* [AIM OF THE EXERCISE] Set down every line from the one containing "Politique de confidentialité" through the last line of the records below, exactly as written, and leave out the pictures.

* [RECORDED INFORMATION]
____

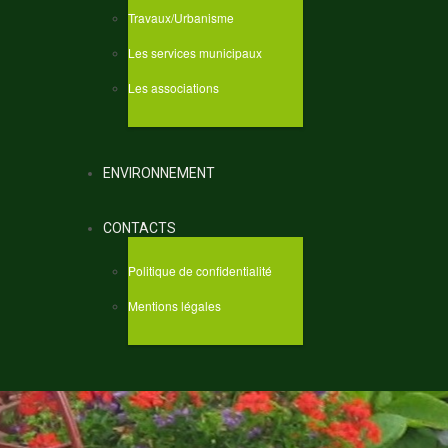
Travaux/Urbanisme
Les services municipaux
Les associations
ENVIRONNEMENT
CONTACTS
Politique de confidentialité
Mentions légales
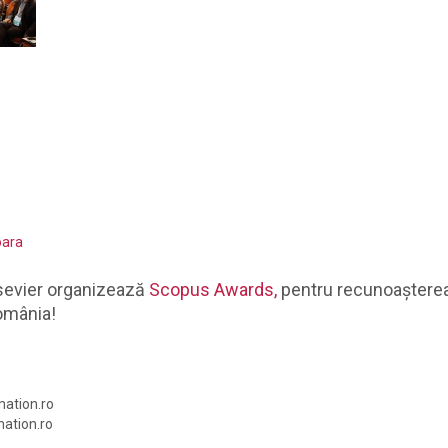
oara
lsevier organizează
Scopus Awards,
pentru recunoașterea a
România!
mation.ro
mation.ro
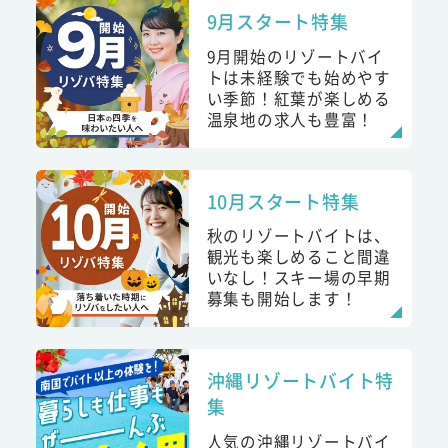
9月スタート特集
9月開始のリゾートバイ
トは未経験でも始めやす
い季節！紅葉が楽しめる
温泉地の求人も豊富！
10月スタート特集
秋のリゾートバイトは、
観光も楽しめること間違
いなし！スキー場の早期
募集も開始します！
沖縄リゾートバイト特
集
人気の沖縄リゾートバイ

____

* [THE ANSWER]
Politique de confidentialité
Mentions légales
oara
lsevier organizează
Scopus Awards,
pentru recunoașterea a
România!
mation.ro
mation.ro
9月スタート特集
9月開始のリゾートバイ
トは未経験でも始めやす
い季節！紅葉が楽しめる
温泉地の求人も豊富！
10月スタート特集
秋のリゾートバイトは、
観光も楽しめること間違
いなし！スキー場の早期
募集も開始します！
沖縄リゾートバイト特
集
人気の沖縄リゾートバイ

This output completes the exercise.